What 5 Nepali Students Think About the SEE Cancelation

Lizzie Ottenstein
Shreejana Mainali
A female student taking some notes along with her laptop and mobile device.

The SEE (Secondary Education Examination), introduced in 2016, is the final examination every student must take after completing 10th grade. For the first time, the SEE exam was cancelled affecting millions of students nationwide. Although the Ministry of Education’s decision was critical, students are heartbroken and disappointed while others are adjusting and complying with the new form of grading (i.e internal assessment).

We spoke with five students from different schools in Kathmandu Valley affected by the decision. Here’s what we learned from them.

How SEE cancelation affected students

Leaving schools without SEE, without the anticipation of SEE results, or a proper farewell, has been a troubling experience for students. 41.2% of students in our survey felt the SEE 2077 cancellation was not a thoughtful decision as they were studying hard whereas 35.3% felt the government made the right decision prioritizing the health of students and faculty. 

One student said: “Although I feel our government made the right decision to cancel the SEE, I was a bit sad as I was fully prepared for the exam. The cancellation was a last-minute decision and it shocked me a bit as our government was constantly assuring the exams will be held soon.”

Another student responded that the SEE was his only hope of scoring good enough grades to apply to his top choice colleges as he didn’t secure good grades in internal exams. “I was studying super hard to get good grades in the finals and now my final grades won’t turn out good as it will be based on internal exams. This seems unfair,” he said.

Internal Assessments: Fair or Unfair?

On 9th June 2020, the National Education Board, Nepal Government, and Ministry of Education made the decision to cancel SEE exams and issue certificates based on unbiased internal evaluation. Reacting to this, one student stated: ”I believe the internal evaluation will not be as fair and justified as the conventional grading system. Students and their parents may not be satisfied with the marks obtained and some might even opt to bribe teachers for better marks.”

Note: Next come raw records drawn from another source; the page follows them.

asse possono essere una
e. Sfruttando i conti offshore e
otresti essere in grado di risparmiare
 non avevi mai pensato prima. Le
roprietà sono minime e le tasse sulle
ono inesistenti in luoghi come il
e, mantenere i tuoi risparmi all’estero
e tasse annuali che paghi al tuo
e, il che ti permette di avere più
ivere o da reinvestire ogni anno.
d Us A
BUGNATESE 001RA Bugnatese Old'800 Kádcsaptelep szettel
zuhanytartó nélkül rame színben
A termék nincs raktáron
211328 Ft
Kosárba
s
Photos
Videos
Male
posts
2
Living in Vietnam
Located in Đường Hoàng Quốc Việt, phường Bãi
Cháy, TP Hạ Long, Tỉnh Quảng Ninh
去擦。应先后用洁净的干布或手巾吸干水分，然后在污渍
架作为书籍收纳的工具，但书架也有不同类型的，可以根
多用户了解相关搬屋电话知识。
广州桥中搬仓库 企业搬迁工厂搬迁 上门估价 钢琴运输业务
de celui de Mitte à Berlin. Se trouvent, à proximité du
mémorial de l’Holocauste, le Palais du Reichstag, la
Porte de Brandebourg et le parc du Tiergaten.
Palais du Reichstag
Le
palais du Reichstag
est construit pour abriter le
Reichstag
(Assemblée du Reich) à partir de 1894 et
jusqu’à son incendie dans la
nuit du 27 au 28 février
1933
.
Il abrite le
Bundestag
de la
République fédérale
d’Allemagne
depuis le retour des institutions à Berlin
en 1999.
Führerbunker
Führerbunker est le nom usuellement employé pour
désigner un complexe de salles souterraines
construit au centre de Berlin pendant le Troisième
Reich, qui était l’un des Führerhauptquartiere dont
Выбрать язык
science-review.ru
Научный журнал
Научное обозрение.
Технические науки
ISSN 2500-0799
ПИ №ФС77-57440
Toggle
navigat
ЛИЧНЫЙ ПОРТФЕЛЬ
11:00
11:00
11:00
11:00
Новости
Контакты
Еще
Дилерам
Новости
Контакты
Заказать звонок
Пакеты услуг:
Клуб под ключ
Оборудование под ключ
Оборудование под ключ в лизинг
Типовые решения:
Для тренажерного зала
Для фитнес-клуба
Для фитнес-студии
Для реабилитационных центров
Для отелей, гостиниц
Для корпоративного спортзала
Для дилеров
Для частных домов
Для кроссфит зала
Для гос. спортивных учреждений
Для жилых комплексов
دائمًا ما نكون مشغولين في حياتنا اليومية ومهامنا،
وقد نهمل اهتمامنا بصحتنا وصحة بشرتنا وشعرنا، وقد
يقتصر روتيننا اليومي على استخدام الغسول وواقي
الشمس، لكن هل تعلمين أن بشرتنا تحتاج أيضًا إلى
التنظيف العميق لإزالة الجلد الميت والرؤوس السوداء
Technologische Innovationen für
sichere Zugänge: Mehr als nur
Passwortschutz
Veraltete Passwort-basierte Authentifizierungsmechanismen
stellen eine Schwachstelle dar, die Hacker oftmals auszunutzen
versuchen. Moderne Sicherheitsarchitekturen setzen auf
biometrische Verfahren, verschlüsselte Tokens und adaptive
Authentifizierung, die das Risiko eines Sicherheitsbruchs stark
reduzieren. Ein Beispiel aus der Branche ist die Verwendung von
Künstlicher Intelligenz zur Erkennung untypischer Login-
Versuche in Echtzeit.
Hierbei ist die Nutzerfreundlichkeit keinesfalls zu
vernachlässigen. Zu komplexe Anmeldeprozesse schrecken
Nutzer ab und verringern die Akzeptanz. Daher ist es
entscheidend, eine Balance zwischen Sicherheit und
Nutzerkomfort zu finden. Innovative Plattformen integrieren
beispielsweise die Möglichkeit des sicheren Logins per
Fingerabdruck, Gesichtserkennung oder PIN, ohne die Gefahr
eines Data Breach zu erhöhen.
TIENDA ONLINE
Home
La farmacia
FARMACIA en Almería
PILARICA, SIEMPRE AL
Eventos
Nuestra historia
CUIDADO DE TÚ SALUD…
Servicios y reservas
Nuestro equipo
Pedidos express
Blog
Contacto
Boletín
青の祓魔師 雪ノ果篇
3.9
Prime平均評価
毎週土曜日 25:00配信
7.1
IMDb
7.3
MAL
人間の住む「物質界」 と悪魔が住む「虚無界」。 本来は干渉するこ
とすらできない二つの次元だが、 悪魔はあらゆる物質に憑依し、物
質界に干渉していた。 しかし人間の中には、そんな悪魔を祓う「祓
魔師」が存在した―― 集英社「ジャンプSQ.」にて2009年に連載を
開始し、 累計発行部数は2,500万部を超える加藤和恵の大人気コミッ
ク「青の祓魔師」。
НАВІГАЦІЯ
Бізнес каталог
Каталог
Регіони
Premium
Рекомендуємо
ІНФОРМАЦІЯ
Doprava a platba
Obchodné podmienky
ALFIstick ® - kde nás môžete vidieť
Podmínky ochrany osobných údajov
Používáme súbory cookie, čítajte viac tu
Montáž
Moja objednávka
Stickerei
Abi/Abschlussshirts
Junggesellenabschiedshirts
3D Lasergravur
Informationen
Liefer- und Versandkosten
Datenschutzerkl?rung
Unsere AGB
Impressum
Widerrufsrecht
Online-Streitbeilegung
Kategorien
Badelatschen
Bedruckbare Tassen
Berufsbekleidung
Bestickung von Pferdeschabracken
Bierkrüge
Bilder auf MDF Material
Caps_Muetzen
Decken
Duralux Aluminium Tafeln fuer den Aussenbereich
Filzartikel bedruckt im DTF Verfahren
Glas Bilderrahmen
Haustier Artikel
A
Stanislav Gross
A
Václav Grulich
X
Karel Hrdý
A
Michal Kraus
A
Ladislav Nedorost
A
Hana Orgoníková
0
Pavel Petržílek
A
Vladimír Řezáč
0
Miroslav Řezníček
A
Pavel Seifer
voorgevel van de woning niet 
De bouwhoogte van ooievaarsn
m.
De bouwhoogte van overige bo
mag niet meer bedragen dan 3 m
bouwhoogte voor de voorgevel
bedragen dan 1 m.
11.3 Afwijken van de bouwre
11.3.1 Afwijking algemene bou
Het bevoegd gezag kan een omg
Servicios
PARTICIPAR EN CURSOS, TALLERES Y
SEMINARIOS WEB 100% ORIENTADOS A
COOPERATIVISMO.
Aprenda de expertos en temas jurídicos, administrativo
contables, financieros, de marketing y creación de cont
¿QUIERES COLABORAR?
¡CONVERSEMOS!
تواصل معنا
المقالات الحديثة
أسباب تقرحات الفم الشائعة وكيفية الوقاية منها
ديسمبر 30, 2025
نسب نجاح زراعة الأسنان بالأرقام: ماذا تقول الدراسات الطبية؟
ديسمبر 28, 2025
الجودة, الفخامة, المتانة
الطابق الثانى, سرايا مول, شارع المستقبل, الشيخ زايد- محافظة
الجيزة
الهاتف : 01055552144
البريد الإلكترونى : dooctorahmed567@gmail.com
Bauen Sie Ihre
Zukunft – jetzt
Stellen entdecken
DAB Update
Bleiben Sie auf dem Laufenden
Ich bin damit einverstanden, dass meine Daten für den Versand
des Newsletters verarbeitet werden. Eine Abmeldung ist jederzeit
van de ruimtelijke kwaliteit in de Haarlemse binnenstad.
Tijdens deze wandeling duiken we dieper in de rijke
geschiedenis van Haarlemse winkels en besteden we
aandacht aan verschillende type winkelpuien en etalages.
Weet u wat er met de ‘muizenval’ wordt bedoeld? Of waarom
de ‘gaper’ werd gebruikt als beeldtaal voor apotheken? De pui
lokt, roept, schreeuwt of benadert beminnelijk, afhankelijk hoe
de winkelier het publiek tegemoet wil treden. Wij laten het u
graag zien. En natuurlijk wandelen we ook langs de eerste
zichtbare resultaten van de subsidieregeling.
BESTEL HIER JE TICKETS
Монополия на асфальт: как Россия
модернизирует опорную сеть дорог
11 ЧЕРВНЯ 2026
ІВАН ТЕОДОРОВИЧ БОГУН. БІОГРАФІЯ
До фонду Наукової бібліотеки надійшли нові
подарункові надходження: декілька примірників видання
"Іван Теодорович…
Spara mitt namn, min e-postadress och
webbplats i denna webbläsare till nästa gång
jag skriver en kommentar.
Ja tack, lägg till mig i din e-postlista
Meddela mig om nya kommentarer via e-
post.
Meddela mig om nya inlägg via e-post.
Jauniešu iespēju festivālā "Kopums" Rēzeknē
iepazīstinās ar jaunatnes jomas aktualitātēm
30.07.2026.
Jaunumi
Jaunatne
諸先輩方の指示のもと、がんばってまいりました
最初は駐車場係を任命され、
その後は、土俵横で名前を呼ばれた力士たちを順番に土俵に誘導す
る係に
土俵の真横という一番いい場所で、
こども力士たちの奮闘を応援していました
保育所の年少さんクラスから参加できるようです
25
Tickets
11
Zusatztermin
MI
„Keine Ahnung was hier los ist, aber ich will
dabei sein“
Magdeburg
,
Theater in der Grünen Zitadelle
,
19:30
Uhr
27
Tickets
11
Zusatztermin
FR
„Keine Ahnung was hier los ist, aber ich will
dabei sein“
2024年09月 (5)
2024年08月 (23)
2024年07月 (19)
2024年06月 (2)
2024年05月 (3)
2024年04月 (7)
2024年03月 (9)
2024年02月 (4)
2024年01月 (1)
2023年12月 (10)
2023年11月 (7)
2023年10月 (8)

The NEB has started drafting a working procedure to evaluate grades from internal assessments. The evaluations will first be sent to the District Education Coordination Unit then to the NEB for grade sheet preparation. Showing serious concerns regarding this new policy, one student remarked: ”Students who didn’t do well in internal exams and planning to achieve higher grades in SEE have been severely affected. Marks given on the basis of attendance review, performance evaluation, and internal exams can result in lower grades. This can take away opportunities from students who choose to study at a prestigious college or the faculty they are passionate about.”

On the contrary, some students were happy with the new grading policies. “The non-exam assessment is fair and I appreciate the Nepal government for taking a logical step during such a crisis. Online examinations would have been the best alternative but that doesn’t seem feasible for millions of students from different demographic backgrounds,” added another student who believed this change was necessary. They also expressed the SEE is overrated since the government has extended school-level education up to Grade 12.

Making the Most of Free Time 

SEE cancellations have left students with more free time than they’re used to. Instead of slacking off, students are utilizing this time to learn new things and plan for college. “During this free time, I am researching colleges suitable for me and I am planning to take entrance preparation classes to improve my chances of enrollment” shared one student eagerly. Some responded that they are taking up new hobbies like cooking, guitar, foreign language, and spending time with family and friends.

Anticipating the Digital Transformation 

Students believe education is on the edge of an inevitable digital transformation. One student highlighted how he never thought he would use mobile phones to study, something that pushed him towards self-paced learning. Most stated that the government should change exam policies by adopting creative assessment methods like project submission, oral examinations, competitions, and overall performance.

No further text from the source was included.